Listed records: Begin

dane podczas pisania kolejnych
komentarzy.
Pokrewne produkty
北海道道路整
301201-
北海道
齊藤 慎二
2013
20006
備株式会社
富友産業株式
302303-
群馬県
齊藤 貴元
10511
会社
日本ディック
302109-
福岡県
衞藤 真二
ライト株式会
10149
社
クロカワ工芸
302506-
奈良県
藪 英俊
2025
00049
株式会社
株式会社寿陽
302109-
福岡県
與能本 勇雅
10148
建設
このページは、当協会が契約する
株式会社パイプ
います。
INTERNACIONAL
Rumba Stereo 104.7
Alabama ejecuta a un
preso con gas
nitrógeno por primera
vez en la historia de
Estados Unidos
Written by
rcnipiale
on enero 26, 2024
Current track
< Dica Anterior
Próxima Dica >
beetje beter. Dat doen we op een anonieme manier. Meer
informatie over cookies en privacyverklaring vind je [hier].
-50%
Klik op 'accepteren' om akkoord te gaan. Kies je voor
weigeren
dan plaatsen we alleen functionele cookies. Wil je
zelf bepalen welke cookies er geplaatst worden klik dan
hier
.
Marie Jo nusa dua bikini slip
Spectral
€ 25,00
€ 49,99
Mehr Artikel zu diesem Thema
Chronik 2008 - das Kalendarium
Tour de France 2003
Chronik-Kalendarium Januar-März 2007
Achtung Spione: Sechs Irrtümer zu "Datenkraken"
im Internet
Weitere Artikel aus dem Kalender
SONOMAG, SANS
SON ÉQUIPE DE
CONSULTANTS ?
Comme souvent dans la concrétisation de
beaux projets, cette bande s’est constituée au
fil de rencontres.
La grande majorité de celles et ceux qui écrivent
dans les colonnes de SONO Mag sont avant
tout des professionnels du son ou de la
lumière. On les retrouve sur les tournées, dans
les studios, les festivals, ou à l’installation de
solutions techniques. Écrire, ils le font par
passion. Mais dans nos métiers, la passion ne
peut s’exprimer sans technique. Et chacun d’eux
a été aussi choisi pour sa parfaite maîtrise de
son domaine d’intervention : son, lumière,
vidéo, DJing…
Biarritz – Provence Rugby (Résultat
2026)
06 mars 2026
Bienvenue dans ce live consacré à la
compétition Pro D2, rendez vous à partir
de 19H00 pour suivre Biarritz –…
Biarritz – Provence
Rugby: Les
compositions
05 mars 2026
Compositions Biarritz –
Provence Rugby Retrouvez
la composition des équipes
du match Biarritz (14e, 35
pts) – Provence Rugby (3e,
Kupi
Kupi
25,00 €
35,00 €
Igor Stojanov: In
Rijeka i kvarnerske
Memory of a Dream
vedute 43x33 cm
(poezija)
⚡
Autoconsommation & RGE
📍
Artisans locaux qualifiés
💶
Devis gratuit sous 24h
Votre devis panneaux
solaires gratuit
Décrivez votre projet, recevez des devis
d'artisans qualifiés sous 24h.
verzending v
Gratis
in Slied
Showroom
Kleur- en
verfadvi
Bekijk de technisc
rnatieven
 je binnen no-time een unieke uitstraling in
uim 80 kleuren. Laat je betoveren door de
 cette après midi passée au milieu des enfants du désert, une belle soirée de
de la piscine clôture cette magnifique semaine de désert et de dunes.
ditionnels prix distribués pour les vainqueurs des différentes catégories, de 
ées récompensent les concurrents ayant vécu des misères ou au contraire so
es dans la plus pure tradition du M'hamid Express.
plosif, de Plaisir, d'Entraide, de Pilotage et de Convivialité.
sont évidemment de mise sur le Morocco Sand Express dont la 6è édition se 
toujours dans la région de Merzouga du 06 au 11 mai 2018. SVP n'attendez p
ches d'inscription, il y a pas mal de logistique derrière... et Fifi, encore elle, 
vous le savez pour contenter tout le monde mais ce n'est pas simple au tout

Listed records: End

**Task description:**
Your task is to quote the lines above, beginning with the first and ending with the one that holds "peut s’exprimer sans".

**Expected output:**
dane podczas pisania kolejnych
komentarzy.
Pokrewne produkty
北海道道路整
301201-
北海道
齊藤 慎二
2013
20006
備株式会社
富友産業株式
302303-
群馬県
齊藤 貴元
10511
会社
日本ディック
302109-
福岡県
衞藤 真二
ライト株式会
10149
社
クロカワ工芸
302506-
奈良県
藪 英俊
2025
00049
株式会社
株式会社寿陽
302109-
福岡県
與能本 勇雅
10148
建設
このページは、当協会が契約する
株式会社パイプ
います。
INTERNACIONAL
Rumba Stereo 104.7
Alabama ejecuta a un
preso con gas
nitrógeno por primera
vez en la historia de
Estados Unidos
Written by
rcnipiale
on enero 26, 2024
Current track
< Dica Anterior
Próxima Dica >
beetje beter. Dat doen we op een anonieme manier. Meer
informatie over cookies en privacyverklaring vind je [hier].
-50%
Klik op 'accepteren' om akkoord te gaan. Kies je voor
weigeren
dan plaatsen we alleen functionele cookies. Wil je
zelf bepalen welke cookies er geplaatst worden klik dan
hier
.
Marie Jo nusa dua bikini slip
Spectral
€ 25,00
€ 49,99
Mehr Artikel zu diesem Thema
Chronik 2008 - das Kalendarium
Tour de France 2003
Chronik-Kalendarium Januar-März 2007
Achtung Spione: Sechs Irrtümer zu "Datenkraken"
im Internet
Weitere Artikel aus dem Kalender
SONOMAG, SANS
SON ÉQUIPE DE
CONSULTANTS ?
Comme souvent dans la concrétisation de
beaux projets, cette bande s’est constituée au
fil de rencontres.
La grande majorité de celles et ceux qui écrivent
dans les colonnes de SONO Mag sont avant
tout des professionnels du son ou de la
lumière. On les retrouve sur les tournées, dans
les studios, les festivals, ou à l’installation de
solutions techniques. Écrire, ils le font par
passion. Mais dans nos métiers, la passion ne
peut s’exprimer sans technique. Et chacun d’eux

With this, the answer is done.